_ACTIVITY_. Please retype every entry, keeping each one exactly as written.

_DATA UNDER STUDY_.

● ● ● ● ● ● ●

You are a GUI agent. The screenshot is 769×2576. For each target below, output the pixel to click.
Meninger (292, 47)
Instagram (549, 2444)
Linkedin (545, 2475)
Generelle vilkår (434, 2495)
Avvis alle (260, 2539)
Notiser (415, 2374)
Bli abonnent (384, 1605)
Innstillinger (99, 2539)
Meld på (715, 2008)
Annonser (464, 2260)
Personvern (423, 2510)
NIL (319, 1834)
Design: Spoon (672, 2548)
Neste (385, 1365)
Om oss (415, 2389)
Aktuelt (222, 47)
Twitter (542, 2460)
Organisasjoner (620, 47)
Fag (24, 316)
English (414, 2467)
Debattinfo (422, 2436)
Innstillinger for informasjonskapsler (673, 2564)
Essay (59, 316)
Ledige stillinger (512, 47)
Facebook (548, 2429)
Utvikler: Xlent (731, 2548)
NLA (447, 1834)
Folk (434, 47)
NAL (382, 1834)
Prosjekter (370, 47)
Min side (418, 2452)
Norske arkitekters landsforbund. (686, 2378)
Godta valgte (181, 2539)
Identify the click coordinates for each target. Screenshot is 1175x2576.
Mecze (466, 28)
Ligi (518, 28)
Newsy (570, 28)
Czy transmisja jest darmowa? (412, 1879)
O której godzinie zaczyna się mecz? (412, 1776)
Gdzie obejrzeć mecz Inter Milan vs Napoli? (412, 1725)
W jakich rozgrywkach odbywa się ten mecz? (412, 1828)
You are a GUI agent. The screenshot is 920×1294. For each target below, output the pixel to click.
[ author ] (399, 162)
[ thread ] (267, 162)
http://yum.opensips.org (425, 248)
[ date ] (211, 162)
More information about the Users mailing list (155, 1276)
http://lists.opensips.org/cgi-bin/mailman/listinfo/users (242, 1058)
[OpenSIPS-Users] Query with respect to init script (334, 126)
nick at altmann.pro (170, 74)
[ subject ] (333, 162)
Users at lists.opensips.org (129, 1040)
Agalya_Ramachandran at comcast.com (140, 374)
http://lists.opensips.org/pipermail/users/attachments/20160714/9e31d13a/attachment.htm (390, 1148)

● ● ● ● ● ● ●

_OUTPUT OF THE EXERCISE_.
You are a GUI agent. The screenshot is 769×2576. For each target below, output the pixel to click.
Meninger (292, 47)
Instagram (549, 2444)
Linkedin (545, 2475)
Generelle vilkår (434, 2495)
Avvis alle (260, 2539)
Notiser (415, 2374)
Bli abonnent (384, 1605)
Innstillinger (99, 2539)
Meld på (715, 2008)
Annonser (464, 2260)
Personvern (423, 2510)
NIL (319, 1834)
Design: Spoon (672, 2548)
Neste (385, 1365)
Om oss (415, 2389)
Aktuelt (222, 47)
Twitter (542, 2460)
Organisasjoner (620, 47)
Fag (24, 316)
English (414, 2467)
Debattinfo (422, 2436)
Innstillinger for informasjonskapsler (673, 2564)
Essay (59, 316)
Ledige stillinger (512, 47)
Facebook (548, 2429)
Utvikler: Xlent (731, 2548)
NLA (447, 1834)
Folk (434, 47)
NAL (382, 1834)
Prosjekter (370, 47)
Min side (418, 2452)
Norske arkitekters landsforbund. (686, 2378)
Godta valgte (181, 2539)
Identify the click coordinates for each target. Screenshot is 1175x2576.
Mecze (466, 28)
Ligi (518, 28)
Newsy (570, 28)
Czy transmisja jest darmowa? (412, 1879)
O której godzinie zaczyna się mecz? (412, 1776)
Gdzie obejrzeć mecz Inter Milan vs Napoli? (412, 1725)
W jakich rozgrywkach odbywa się ten mecz? (412, 1828)
You are a GUI agent. The screenshot is 920×1294. For each target below, output the pixel to click.
[ author ] (399, 162)
[ thread ] (267, 162)
http://yum.opensips.org (425, 248)
[ date ] (211, 162)
More information about the Users mailing list (155, 1276)
http://lists.opensips.org/cgi-bin/mailman/listinfo/users (242, 1058)
[OpenSIPS-Users] Query with respect to init script (334, 126)
nick at altmann.pro (170, 74)
[ subject ] (333, 162)
Users at lists.opensips.org (129, 1040)
Agalya_Ramachandran at comcast.com (140, 374)
http://lists.opensips.org/pipermail/users/attachments/20160714/9e31d13a/attachment.htm (390, 1148)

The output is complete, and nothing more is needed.